Okay, the reaction is this:

Naphthalene + HNO3 ---> NitroNapthalene

The limiting reagent is Naphthalene
The excess is the nitric acid

The equation is 1:1 balanced as far as I know

3 g of Nap used in the experiment x 1mol/128.17 g/mol = .023 mol Nap

12.69 g used in the experiment x 1 mol/63.01 g/mol = .201 mol NO3

How to do calculate the theoretical yield of nictroNapthalene using this info?? (Also, I looked up the mol weight of nitroNapthalene and it's 173.17 g/mol if that helps any)

Thanks

The limiting reagent is Naphthalene, which means that the moles of NitroNapthalene will equal the moles of Napthalene.

Using your calculations, but with two extra-significant figures, moles of Napthalene=moles of NitroNapthalene.

0.02341 moles of Napthalene=0.02341 moles of NitroNapthalene

0.02341 moles of NitroNapthalene*(173.17 g/mol)= Theoretical Yield

***I used an extra digit because it usually makes a difference when calculating the answer that your text wants. Also, these types of questions usually contain three significant figures, and usually want an answer with three significant figures.

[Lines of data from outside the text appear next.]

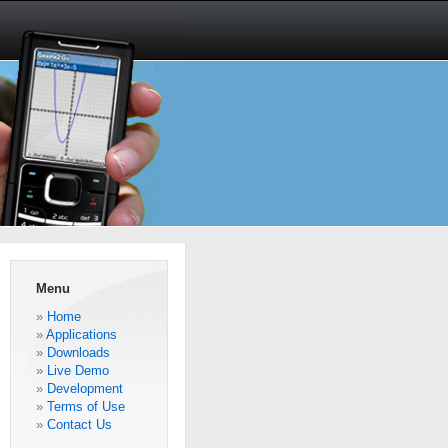
Menu
Home
Applications
Downloads
Live Demo
Development
Terms of Use
Contact Us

To calculate the theoretical yield of nitroNapthalene using the given information, we need to first determine the balanced equation between naphthalene and nitroNapthalene. Assuming the equation is indeed balanced, as you mentioned (1:1), we can use the stoichiometry of the reaction to determine the amount of nitroNapthalene that should be produced from the given amount of naphthalene.

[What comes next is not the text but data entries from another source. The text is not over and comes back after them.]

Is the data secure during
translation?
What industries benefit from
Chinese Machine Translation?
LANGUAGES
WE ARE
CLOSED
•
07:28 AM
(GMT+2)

From the balanced equation, we can see that 1 mole of naphthalene reacts with 1 mole of nitroNapthalene. Therefore, the mole ratio between naphthalene and nitroNapthalene is 1:1.

Given that 3 g of naphthalene was used in the experiment, we have calculated that it corresponds to 0.023 mol of naphthalene.
Since the mole ratio is 1:1, we can conclude that the theoretical yield of nitroNapthalene should also be 0.023 mol.

To convert this theoretical yield from moles to grams, we can use the molar mass of nitroNapthalene, which you provided as 173.17 g/mol. Multiplying the molar mass by the number of moles gives:

0.023 mol * 173.17 g/mol = 3.98 g

Therefore, the theoretical yield of nitroNapthalene, based on the given information, is 3.98 grams.